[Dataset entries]

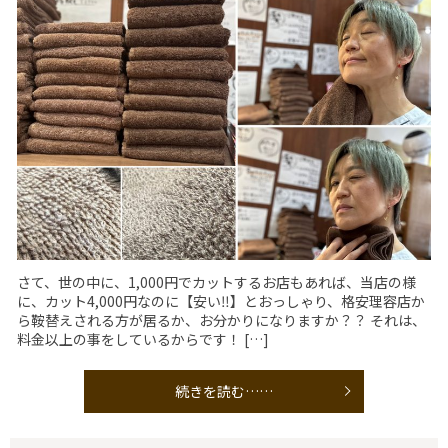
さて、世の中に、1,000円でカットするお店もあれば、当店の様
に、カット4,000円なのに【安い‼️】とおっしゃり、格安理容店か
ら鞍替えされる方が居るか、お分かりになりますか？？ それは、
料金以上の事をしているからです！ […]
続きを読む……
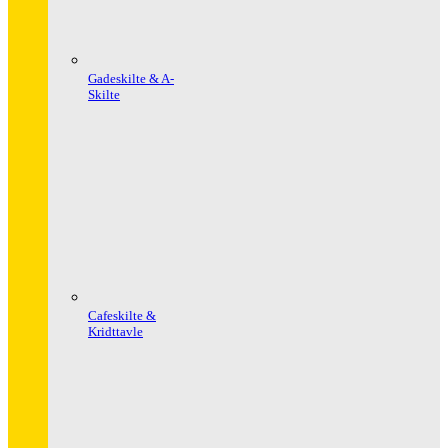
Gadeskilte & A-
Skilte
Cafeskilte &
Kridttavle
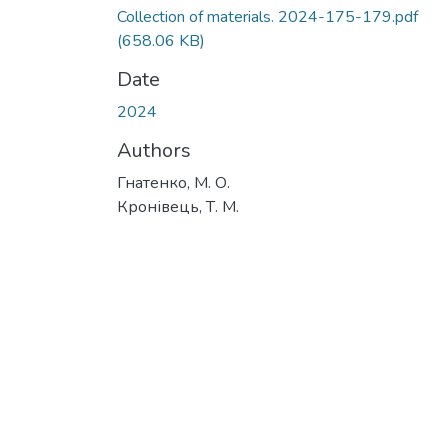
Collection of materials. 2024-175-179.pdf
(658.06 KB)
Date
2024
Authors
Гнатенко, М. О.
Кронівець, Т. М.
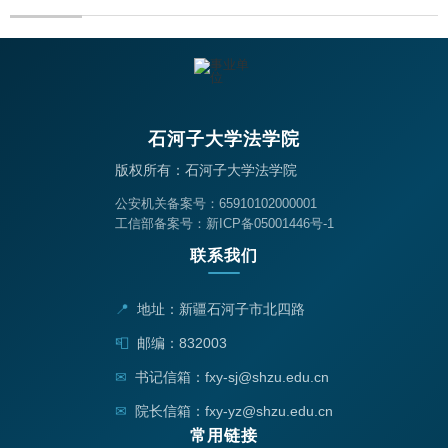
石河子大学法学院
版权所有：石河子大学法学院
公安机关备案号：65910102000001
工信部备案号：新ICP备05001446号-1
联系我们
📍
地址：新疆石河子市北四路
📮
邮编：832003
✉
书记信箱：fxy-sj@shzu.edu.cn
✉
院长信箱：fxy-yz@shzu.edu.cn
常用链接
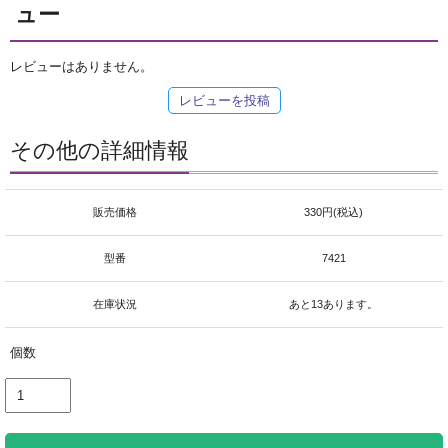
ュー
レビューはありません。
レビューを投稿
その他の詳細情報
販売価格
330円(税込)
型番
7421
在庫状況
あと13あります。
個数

— WORK REQUIRED —
Give back all of the data exactly, but not the pictures.

— EXERCISE ANSWER —
さて、世の中に、1,000円でカットするお店もあれば、当店の様
に、カット4,000円なのに【安い‼️】とおっしゃり、格安理容店か
ら鞍替えされる方が居るか、お分かりになりますか？？ それは、
料金以上の事をしているからです！ […]
続きを読む……
Gadeskilte & A-
Skilte
Cafeskilte &
Kridttavle
Collection of materials. 2024-175-179.pdf
(658.06 KB)
Date
2024
Authors
Гнатенко, М. О.
Кронівець, Т. М.
石河子大学法学院
版权所有：石河子大学法学院
公安机关备案号：65910102000001
工信部备案号：新ICP备05001446号-1
联系我们
📍
地址：新疆石河子市北四路
📮
邮编：832003
✉
书记信箱：fxy-sj@shzu.edu.cn
✉
院长信箱：fxy-yz@shzu.edu.cn
常用链接
ュー
レビューはありません。
レビューを投稿
その他の詳細情報
販売価格
330円(税込)
型番
7421
在庫状況
あと13あります。
個数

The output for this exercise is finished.